According to a recent report, up to 40 percent of coma patients in a ‘vegetative state’ may be misdiagnosed.
“The biggest, most tragic clinical myth about brain injury today is that PVS can be reliably diagnosed by bedside observation alone. It has in fact been known for at least a decade, ever since a key survey of brain-injured patients, that misdiagnosis of the condition runs at more than 40%, a statistic originally calculated by Professor Keith Andrews, former head of the Putney hospital, and confirmed by recent surveys in Europe and North America.”

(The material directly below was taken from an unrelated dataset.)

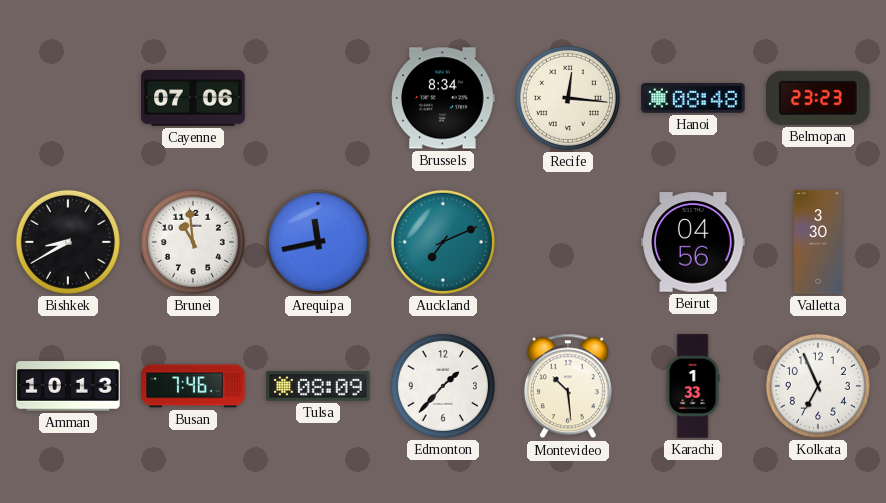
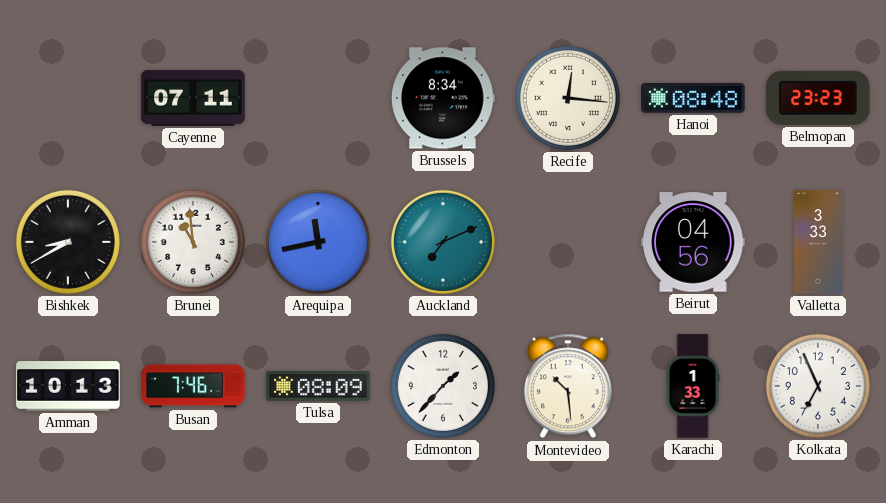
Cayenne: 07:06 -> 07:11
Valletta: 3:30 -> 3:33
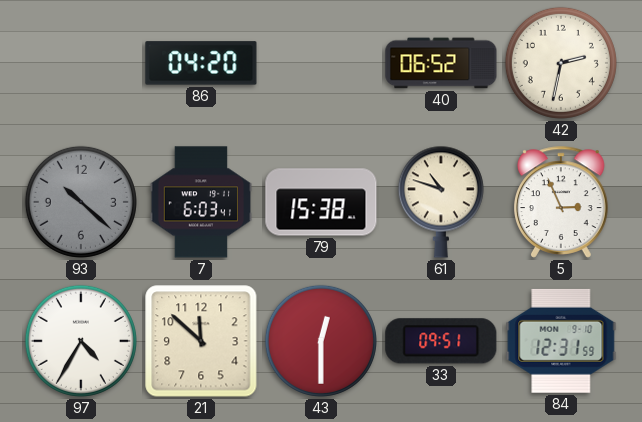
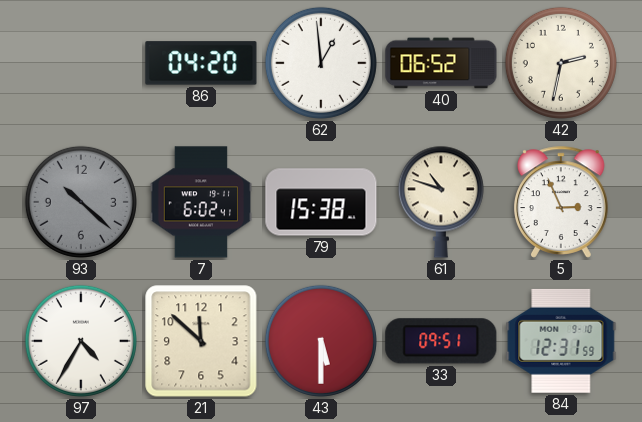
62: none -> 12:59
7: 6:03 -> 6:02
43: 12:30 -> 5:30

So a coma can’t be diagnosed just by observation, and even with the best of Western medicine, error rates are high.
One of the possibilities is that the patient suffers from “locked in sydnrome,” where motor control has been selectively damaged, so that the patient is paralysed but still fully aware, conscious, and cognizant of his or her surroundings. From the NIH:
“Individuals with locked-in syndrome are conscious and can think and reason, but are unable to speak or move. The disorder leaves individuals completely mute and paralyzed. Communication may be possible with blinking eye movements”
So what do we make of the high rate of misdiagnosis? An implication of this finding is that decision to switch off life support for those who are not conscious should be made very carefully, and with the knowledge that there is a possibility that they could recover. It also calls into question the practice of harvesting organs from donors whose bodies are alive but who have been deemed to be ‘brain dead.’